Abstract

ABSTRACTStudies of the environmental spirit world have been pursuing two main lines of inquiry: (1) that indigenous claims on ecological thought, including beliefs in chthonic spirits and mountain deities, are the outcome of a global process of abstraction and the commoditisation of nature which acts as technology of governmentality for the production of discursive formations through which neoliberal environmental subjectivities can emerge and (2) that the pitfalls of the nature/culture dualism can be avoided by giving priority to nonhuman subjectivities and positing sociologies of nature as subordinate to ontologies of the self-other divide or action-orienting cosmologies of local ‘nature’. The contributors of this collection engage with the spirit worlds and other invisible agents that constitute the everyday landscape of a number of ethnic groups in western China.
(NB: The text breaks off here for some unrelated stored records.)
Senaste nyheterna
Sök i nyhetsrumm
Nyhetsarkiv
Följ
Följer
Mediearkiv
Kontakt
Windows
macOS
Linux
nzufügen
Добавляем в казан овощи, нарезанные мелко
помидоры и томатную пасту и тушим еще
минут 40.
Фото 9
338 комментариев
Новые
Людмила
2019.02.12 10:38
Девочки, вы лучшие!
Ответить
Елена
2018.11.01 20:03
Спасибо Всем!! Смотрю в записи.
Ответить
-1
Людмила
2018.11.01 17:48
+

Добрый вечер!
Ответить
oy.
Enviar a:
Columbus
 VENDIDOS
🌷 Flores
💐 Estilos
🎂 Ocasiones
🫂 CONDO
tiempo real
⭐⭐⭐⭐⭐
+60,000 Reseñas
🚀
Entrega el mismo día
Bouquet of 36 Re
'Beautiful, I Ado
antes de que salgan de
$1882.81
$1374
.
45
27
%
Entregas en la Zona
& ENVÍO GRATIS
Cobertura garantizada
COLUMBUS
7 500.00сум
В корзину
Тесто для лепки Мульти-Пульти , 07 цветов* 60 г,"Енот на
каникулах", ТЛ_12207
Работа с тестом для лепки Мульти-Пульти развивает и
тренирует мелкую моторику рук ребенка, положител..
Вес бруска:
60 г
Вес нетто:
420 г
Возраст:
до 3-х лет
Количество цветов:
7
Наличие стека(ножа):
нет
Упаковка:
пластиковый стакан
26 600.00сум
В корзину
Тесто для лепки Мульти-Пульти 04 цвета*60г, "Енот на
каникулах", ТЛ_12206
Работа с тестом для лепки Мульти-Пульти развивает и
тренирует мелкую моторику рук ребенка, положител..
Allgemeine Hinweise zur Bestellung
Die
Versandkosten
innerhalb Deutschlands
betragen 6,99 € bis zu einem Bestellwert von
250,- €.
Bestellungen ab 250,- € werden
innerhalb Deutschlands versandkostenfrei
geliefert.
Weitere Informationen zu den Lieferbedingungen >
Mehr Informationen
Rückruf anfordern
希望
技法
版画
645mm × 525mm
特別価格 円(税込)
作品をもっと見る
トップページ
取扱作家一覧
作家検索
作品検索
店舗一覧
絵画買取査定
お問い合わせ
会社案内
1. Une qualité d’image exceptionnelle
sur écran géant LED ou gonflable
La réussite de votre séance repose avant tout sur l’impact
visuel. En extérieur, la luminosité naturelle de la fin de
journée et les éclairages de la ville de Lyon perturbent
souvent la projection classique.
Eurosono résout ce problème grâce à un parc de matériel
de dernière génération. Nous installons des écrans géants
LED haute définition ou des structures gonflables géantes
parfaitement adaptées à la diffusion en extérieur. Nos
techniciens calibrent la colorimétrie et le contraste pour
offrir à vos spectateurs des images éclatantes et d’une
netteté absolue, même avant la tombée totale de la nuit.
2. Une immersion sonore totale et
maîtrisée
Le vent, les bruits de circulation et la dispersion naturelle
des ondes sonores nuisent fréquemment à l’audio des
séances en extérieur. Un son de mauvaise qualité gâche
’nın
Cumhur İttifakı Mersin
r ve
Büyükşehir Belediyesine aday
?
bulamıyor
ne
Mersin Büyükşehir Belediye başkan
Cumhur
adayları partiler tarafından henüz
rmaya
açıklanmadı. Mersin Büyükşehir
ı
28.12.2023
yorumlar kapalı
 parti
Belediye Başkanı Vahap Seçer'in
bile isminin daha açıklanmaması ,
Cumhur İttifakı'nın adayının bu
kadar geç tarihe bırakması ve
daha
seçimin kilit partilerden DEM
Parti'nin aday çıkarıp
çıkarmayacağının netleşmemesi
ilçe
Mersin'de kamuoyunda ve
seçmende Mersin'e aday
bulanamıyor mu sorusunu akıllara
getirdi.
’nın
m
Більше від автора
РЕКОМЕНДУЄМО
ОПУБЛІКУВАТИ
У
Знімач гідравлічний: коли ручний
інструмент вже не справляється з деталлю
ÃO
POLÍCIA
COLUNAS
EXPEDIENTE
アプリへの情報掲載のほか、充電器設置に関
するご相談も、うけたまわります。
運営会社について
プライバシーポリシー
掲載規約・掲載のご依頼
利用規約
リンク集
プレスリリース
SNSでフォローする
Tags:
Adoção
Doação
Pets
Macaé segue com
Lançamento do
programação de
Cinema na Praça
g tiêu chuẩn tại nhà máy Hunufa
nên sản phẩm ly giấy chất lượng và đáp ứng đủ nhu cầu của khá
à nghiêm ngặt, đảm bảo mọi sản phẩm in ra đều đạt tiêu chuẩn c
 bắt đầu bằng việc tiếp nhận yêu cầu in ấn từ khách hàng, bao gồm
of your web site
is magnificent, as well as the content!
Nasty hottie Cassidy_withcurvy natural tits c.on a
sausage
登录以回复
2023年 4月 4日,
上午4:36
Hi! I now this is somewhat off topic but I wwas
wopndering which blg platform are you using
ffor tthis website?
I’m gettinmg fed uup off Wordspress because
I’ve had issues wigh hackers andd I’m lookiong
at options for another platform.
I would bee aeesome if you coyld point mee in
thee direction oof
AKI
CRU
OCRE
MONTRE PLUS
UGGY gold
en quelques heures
While declining to engage with the notion of animism or subscribing to totalising ‘cosmologies’, the authors prefer to extract the eventfulness of haphazard and radically uncertain interactions with spirits or wondrous signs apt to be transformed into marvels and rumours. The ethnographies presented in this collection reveal an eventology of spirit worlds and landscape on China’s borderlands, an inquiry that – unlike history – does not study ‘events’ as such but the relation between what is deemed to be an event, a surprise, or a manifestation of wonder and what is deemed to be the innate, natural, ordinary, everyday life.